* _Goal of the exercise_
Lines with "kebersamaan": state how many there are in the records below, and nothing else.
* * * * *
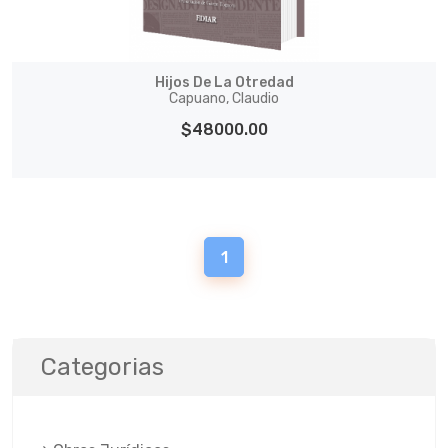
Hijos De La Otredad
Capuano, Claudio
$48000.00
1
Categorias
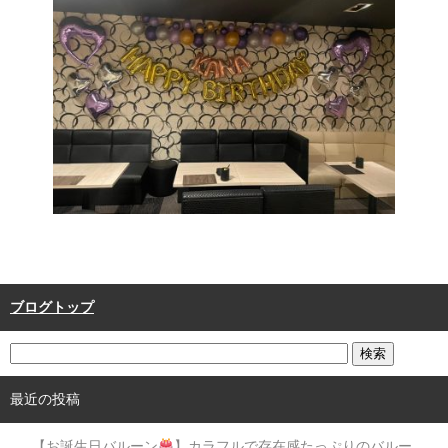
ブログトップ
最近の投稿
【お誕生日バルーン
】カラフルで存在感たっぷりのバルー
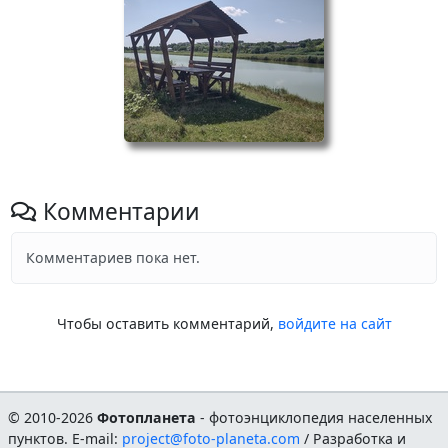
Комментарии
Комментариев пока нет.
Чтобы оставить комментарий,
войдите на сайт
© 2010-2026
Фотопланета
- фотоэнциклопедия населенных
пунктов. E-mail:
project@foto-planeta.com
/ Разработка и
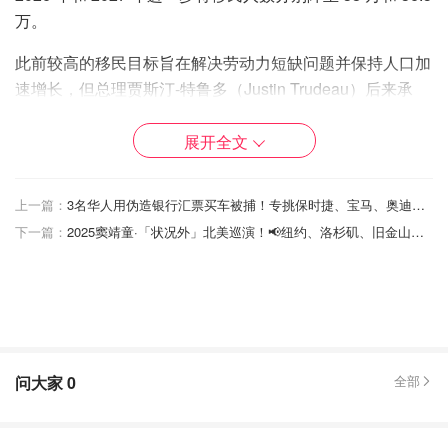
万。
此前较高的移民目标旨在解决劳动力短缺问题并保持人口加
速增长，但总理贾斯汀-特鲁多（Justin Trudeau）后来承
认，这些目标可能迈得太远了。
展开全文
他在上个月说：“在我们摆脱大流行病的动荡时期，在解决
劳动力需求和保持人口增长之间，我们没有取得正确的平
上一篇：
3名华人用伪造银行汇票买车被捕！专挑保时捷、宝马、奥迪下手，损失超85万！
衡。“移民对加拿大的未来至关重要，但必须加以控制，而
下一篇：
2025窦靖童·「状况外」北美巡演！📢纽约、洛杉矶、旧金山预备备！
且必须是可持续的"。”
来源：
financialpost
封面：Alesia Kozik/pexels
加拿大宣布，将大规模驱逐非法移
民！近100万人受影响，“廉价外国劳动
力时代终结”！
问大家
0
全部
是momo酱
2447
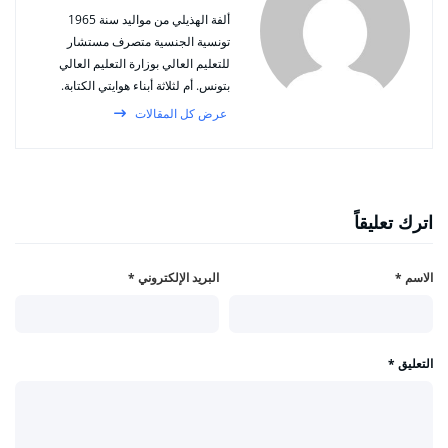
ألفة الهذيلي من مواليد سنة 1965
تونسية الجنسية متصرف مستشار
للتعليم العالي بوزارة التعليم العالي
بتونس. أم لثلاثة أبناء هوايتي الكتابة.
عرض كل المقالات
اترك تعليقاً
الاسم
*
البريد الإلكتروني
*
التعليق
*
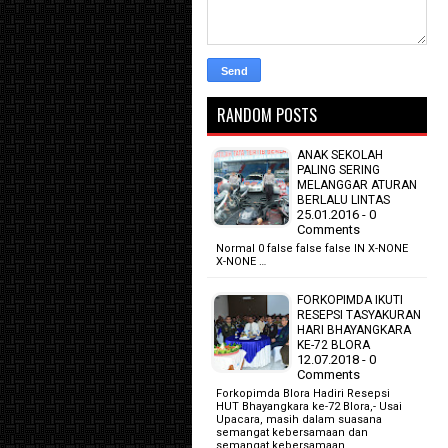
RANDOM POSTS
ANAK SEKOLAH
PALING SERING
MELANGGAR ATURAN
BERLALU LINTAS
25.01.2016 - 0
Comments
Normal 0 false false false IN X-NONE
X-NONE …
FORKOPIMDA IKUTI
RESEPSI TASYAKURAN
HARI BHAYANGKARA
KE-72 BLORA
12.07.2018 - 0
Comments
Forkopimda Blora Hadiri Resepsi
HUT Bhayangkara ke-72 Blora,- Usai
Upacara, masih dalam suasana
semangat kebersamaan dan
semangat kebersamaan.…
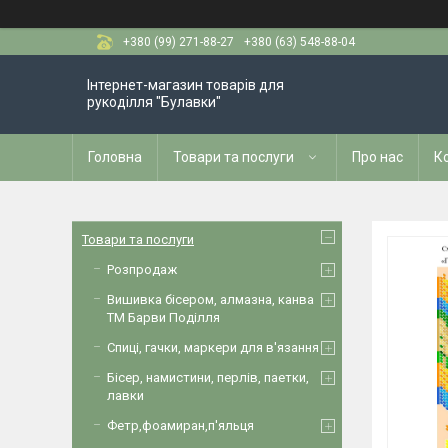
+380 (99) 271-88-27
+380 (63) 548-88-04
Інтернет-магазин товарів для
рукоділля "Булавки"
Головна
Товари та послуги
Про нас
К
Товари та послуги
Розпродаж
Вишивка бісером, алмазна, канва
ТМ Барви Поділля
Спиці, гачки, маркери для в'язання
Бісер, намистини, перлів, паетки,
лавки
Фетр,фоамиран,п'яльця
* * * * *
* _Worked solution_
2